The Leson court held that the 30-day appeal period did not begin to run until the board mailed its final decision to the attorney of record and to the parties, noting that "[b]ecause invariably there is a time within which a petitioner must fulfill jurisdictional requirements, there is no principled basis for allowing an agency to do less than the statute requires it to do before that time begins to run." Leson, 59 Wash.App. at 410-11, 799 P.2d 268.

This case is analogous to Leson. The Board failed to give statutorily-prescribed official notice to the Association of its final decision and methods of appealing that decision. Without notice, a party in the Association's position would have a difficult time determining when the Board made a final decision, thus triggering the start of a 30-day time period within which to file an appeal.

Although it failed to give statutorily-prescribed official notice, the Board may have substantially complied with its notice requirements. However, it is impossible to determine from the record before this court whether the Board substantially complied thus giving the Association full and adequate notice more than 30 days before the Association filed its application for judicial review.

The Snoeys argue that, even if the Board did fail to comply with its own ordinance, the Association's action should be barred by laches. The equitable doctrine of laches is the implied waiver arising from knowledge of existing conditions and acquiescence in them. Buell v. City of Bremerton, 80 Wash.2d 518, 522, 495 P.2d 1358 (1972). The incomplete record does not allow this court to independently address the laches issue.

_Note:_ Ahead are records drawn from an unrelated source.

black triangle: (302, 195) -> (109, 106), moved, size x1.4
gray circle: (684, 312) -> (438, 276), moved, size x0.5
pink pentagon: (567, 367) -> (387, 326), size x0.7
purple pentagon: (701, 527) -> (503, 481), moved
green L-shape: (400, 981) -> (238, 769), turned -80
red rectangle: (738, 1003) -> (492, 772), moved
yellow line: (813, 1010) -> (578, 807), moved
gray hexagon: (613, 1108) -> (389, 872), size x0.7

We reverse and remand to superior court for a determination whether the Board substantially complied with its notice requirements more than 30 days before the Association filed its application, or whether the affirmative defense of laches bars the Association from appealing the Board's decision. If the superior court determines that neither substantial compliance nor laches bars the Association from judicial review, the superior court shall review the merits of the Association's application.

II

The Snoeys ask for attorney fees. Because the Association's appeal is not frivolous, attorney fees are denied. RAP 18.9(a).

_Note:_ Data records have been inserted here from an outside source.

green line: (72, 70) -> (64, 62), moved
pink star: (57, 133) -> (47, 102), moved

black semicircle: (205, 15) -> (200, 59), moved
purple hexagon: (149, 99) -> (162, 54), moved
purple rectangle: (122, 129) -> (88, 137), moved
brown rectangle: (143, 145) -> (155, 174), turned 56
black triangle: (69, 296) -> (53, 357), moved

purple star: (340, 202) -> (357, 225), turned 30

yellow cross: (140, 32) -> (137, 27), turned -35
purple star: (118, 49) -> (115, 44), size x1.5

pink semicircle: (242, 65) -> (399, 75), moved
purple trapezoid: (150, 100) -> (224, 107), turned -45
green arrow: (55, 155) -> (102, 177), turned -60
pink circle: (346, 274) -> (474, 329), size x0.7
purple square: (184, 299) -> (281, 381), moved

We reverse and remand for proceedings consistent with this opinion.

MORGAN and TURNER, JJ., concur.

NOTES

[1] Felida is the area of the development. Scholz and Coffey live in the vicinity of the proposed development.

[2] The Snoeys refer mistakenly to the date of the written resolution as March 19, 1993.

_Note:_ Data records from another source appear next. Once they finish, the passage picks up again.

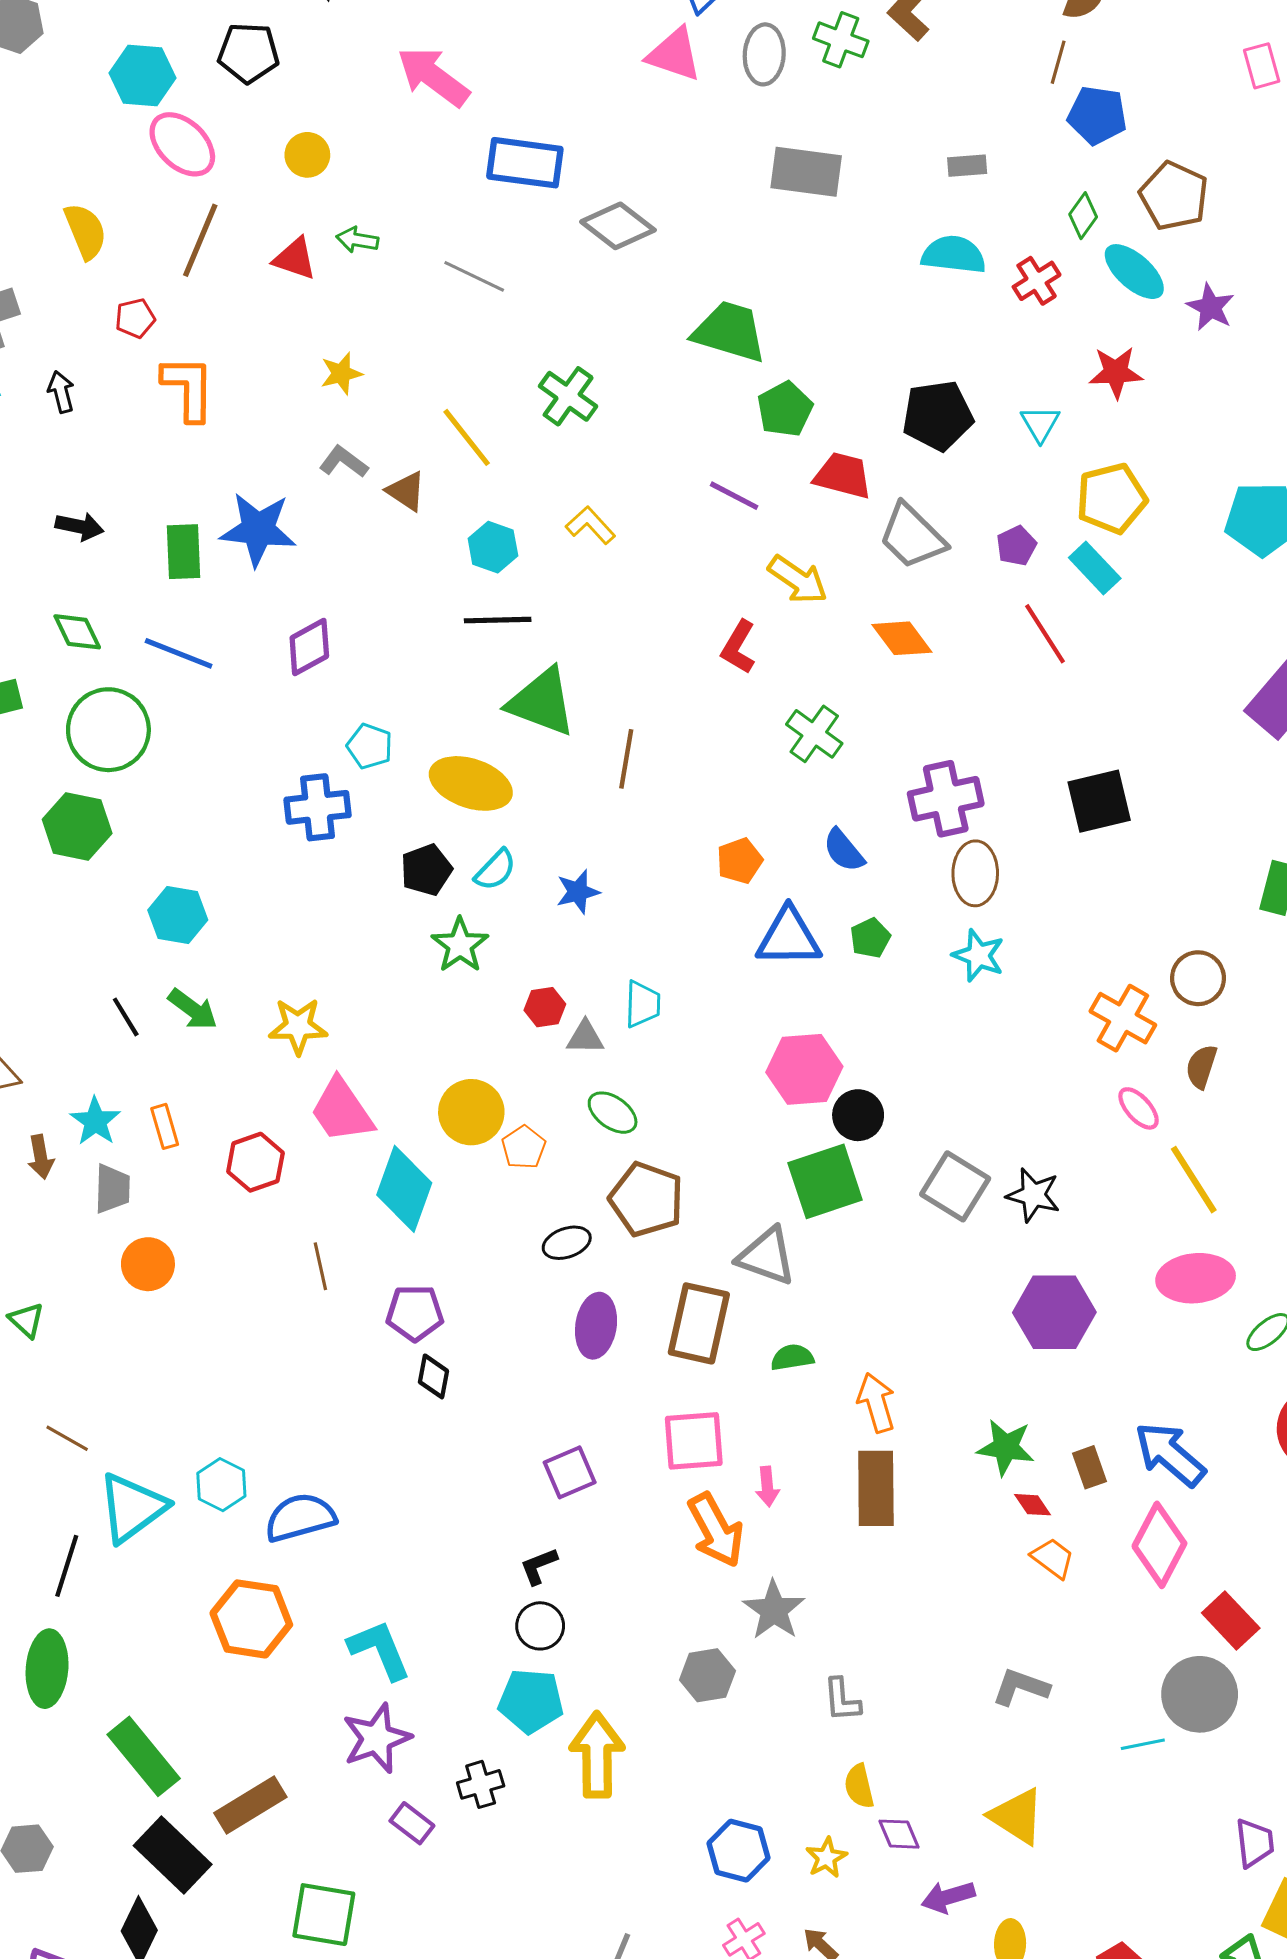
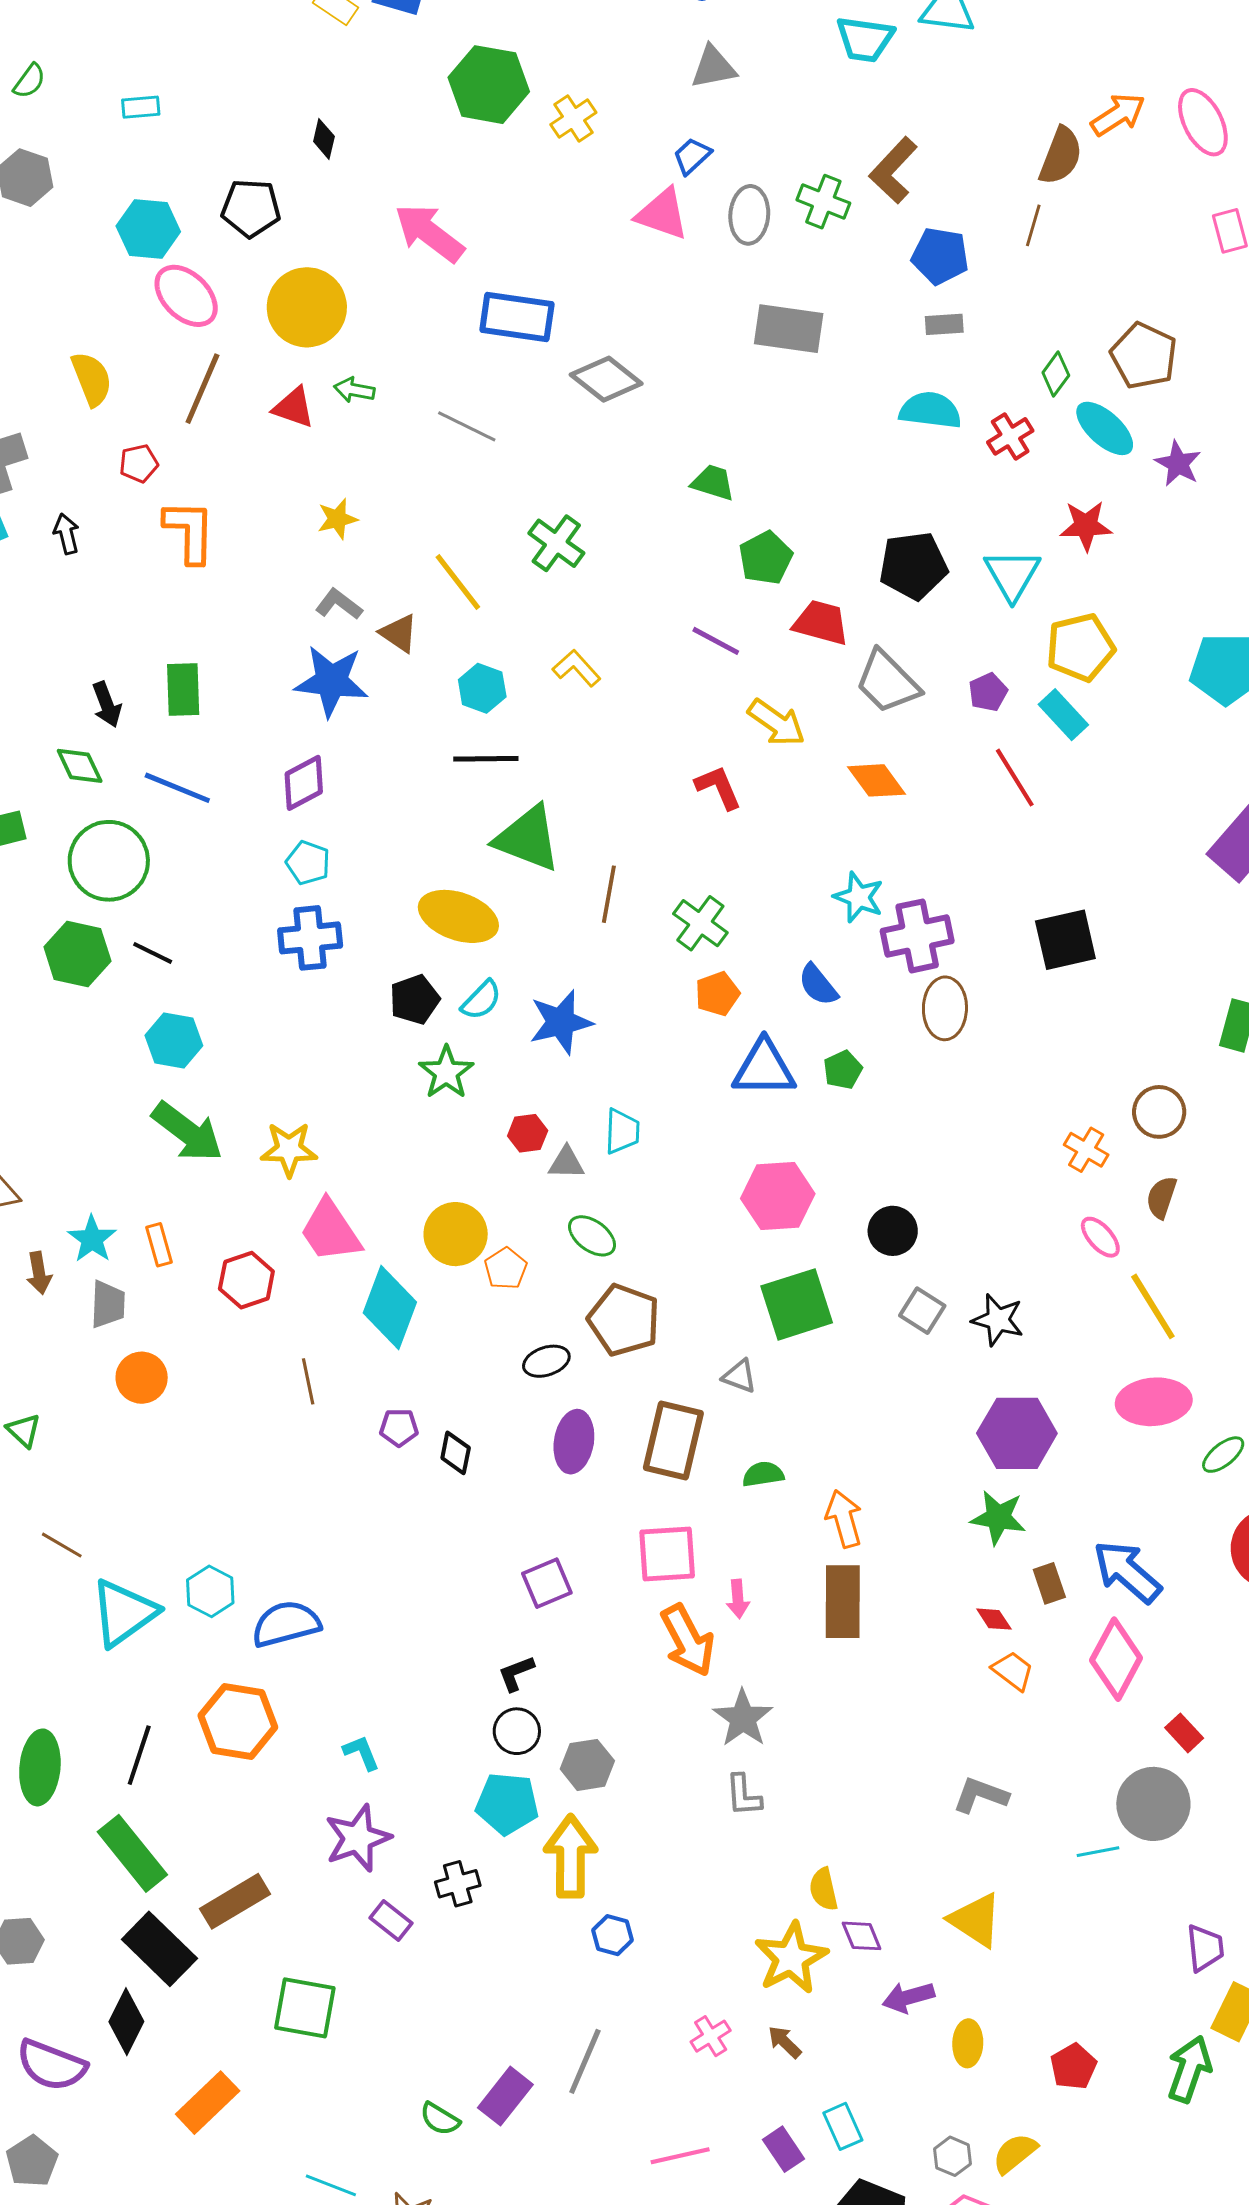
blue pentagon: (1097, 115) -> (940, 256), moved
yellow circle: (307, 155) -> (307, 307), size x1.8
green trapezoid: (730, 332) -> (713, 483), size x0.6
cyan triangle: (1040, 424) -> (1012, 575), size x1.5
black arrow: (80, 526) -> (107, 704), moved, turned 57
blue star: (258, 529) -> (331, 681), moved
red L-shape: (738, 647) -> (718, 787), turned 126
green cross: (814, 734) -> (700, 923), moved
cyan pentagon: (370, 746) -> (308, 863), moved
blue star: (578, 892) -> (561, 1022), size x1.5
cyan star: (979, 955) -> (859, 897), moved
green arrow: (193, 1009) -> (187, 1132), size x1.5
black line: (126, 1017) -> (153, 953), moved, turned -33
orange cross: (1123, 1018) -> (1086, 1150), size x0.7
black circle: (858, 1115) -> (893, 1231), moved
gray square: (955, 1186) -> (922, 1311), size x0.7
gray triangle: (767, 1256) -> (739, 1376), size x0.6
purple pentagon: (415, 1313) -> (399, 1427), size x0.7
black diamond: (433, 1376) -> (456, 1453), moved
green star: (1006, 1447) -> (998, 1517), moved
black line: (67, 1566) -> (139, 1755), moved
red rectangle: (1231, 1620) -> (1184, 1733), size x0.7
cyan L-shape: (380, 1650) -> (361, 1753), size x0.6
gray hexagon: (707, 1675) -> (587, 1765), moved
gray L-shape: (842, 1700) -> (744, 1795), moved
blue hexagon: (738, 1851) -> (612, 1935), moved, size x0.7
yellow star: (826, 1858) -> (791, 1958), size x1.8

[3] The Association applied for a writ of certiorari, pursuant to RCW 7.16.040, and a writ of prohibition, pursuant to RCW 7.16.290, claiming that the County's proceedings were in violation of "all applicable codes and laws and [were] clearly erroneous, arbitrary, capricious and ... in violation of [Clark County Code] and SEPA substantive and procedural requirements." A writ of review is synonymous with a writ of certiorari. RCW 7.16.030.

[4] The Legislature has removed the 30-day contingent time period. RCW 43.21C.075(5)(a) now reads: "If there is a time period for appealing the underlying governmental action, appeals under this chapter shall be commenced within such time period. The agency shall give official notice stating the date and place for commencing an appeal."

The optional time limit provision, RCW 43.21C.080's "notice of action," was not activated in this case and, therefore, does not apply. Former RCW 43.21C.075(5).

[5] (Laws of 1967, ch. 237, § 6). Recodified at RCW 34.05.542(3). RCW 34.05.542(3) now states in pertinent part:

[B]ut the time is extended during any period that the petitioner did not know and was under no duty to discover or could not reasonably have discovered that the agency had taken the action or that the agency action had a sufficient effect to confer standing upon the petitioner to obtain judicial review under this chapter.